Although the above-described security measures work fairly well for the exchange of data packets between SWAN 100a and unsecured computers 190a, 190b, . . . 190z, they are too cumbersome and/or inadequate for exchanging packets which include executable code. For example, in receiving an executable Internet application based on Hot Java, a programming language that supports executable applets, such a broad prohibition of executable code will effectively prevent any untested Hot Java applets from being received and subsequently executed.
Hence, there is a need for an intelligent firewall that provides real-time security testing of network packets, which may include executable code such as applets, and determines the risk level, i.e, trust worthiness, of each packet before permitting a lower-risk subset of the network packets to execute on anyone of the secured computers of SWAN 100a in a manner transparent to a user.
The present invention provides a method and apparatus for determining the trust worthiness of executable packets, e.g., internet applets, being transmitted within a computer network. The computer network includes both secured computers and unsecured computers, which are associated with secured nodes and unsecured nodes, respectively. Each executable packet has a source address and a destination address.
In one embodiment, an intelligent firewall determines within a first degree of certainty whether the source address of an executable packet arriving at one of the secured computers is associated with anyone of the secured nodes, and also determines within a second degree of certainty whether the destination address of the executable packet is associated with anyone of the secured nodes.
If the firewall determines within the first degree of certainty that the source address is associated with anyone of the secured nodes, and further determines within the second degree of certainty or is uncertain whether the destination address is associated with anyone of the secured nodes, then the firewall permits the executable packet to proceed to the secured computer.

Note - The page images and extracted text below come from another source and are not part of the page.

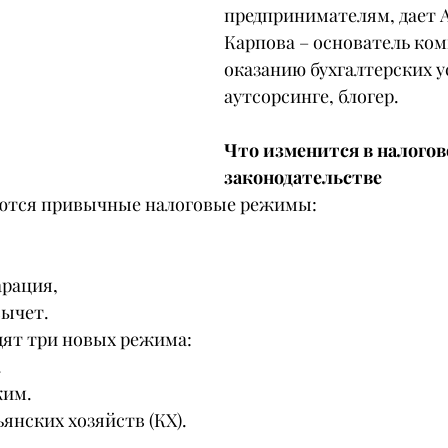
предпринимателям, дает А
Карпова – основатель ком
оказанию бухгалтерских ус
аутсорсинге, блогер.
Что изменится в налогов
законодательстве
яются привычные налоговые режимы:
арация,
вычет.
дят три новых режима:
.
жим.
ьянских хозяйств (КХ).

Alternatively, if the firewall determines within the first degree of certainty or is uncertain whether the source address is associated with anyone of the secured nodes, and further determines within the second degree of certainty that the destination address is not associated with anyone of the secured nodes, then the firewall also permits the executable packet to proceed to the secured computer.
In another embodiment, the intelligent firewall determines within the first degree of certainty whether the source address of an executable packet arriving at one of the secured computers is associated with anyone of the secured nodes, or determines within the second degree of certainty whether the destination address of the executable packet is associated with anyone of the secured nodes.
If the firewall determines within the first degree of certainty that the source address is associated with anyone of the secured nodes, then the firewall permits the executable packet to proceed to the secured computer. Alternatively, the firewall determines within the second degree of certainty whether the destination address of the executable packet is associated with anyone of the secured nodes, then the firewall also permits the executable packet to proceed to the secured computer.
In the above-described embodiments, if none of the above-described trust-worthiness conditions are satisfied, then the firewall rejects the executable packet, thereby minimizing the risk of damage to the secured computer.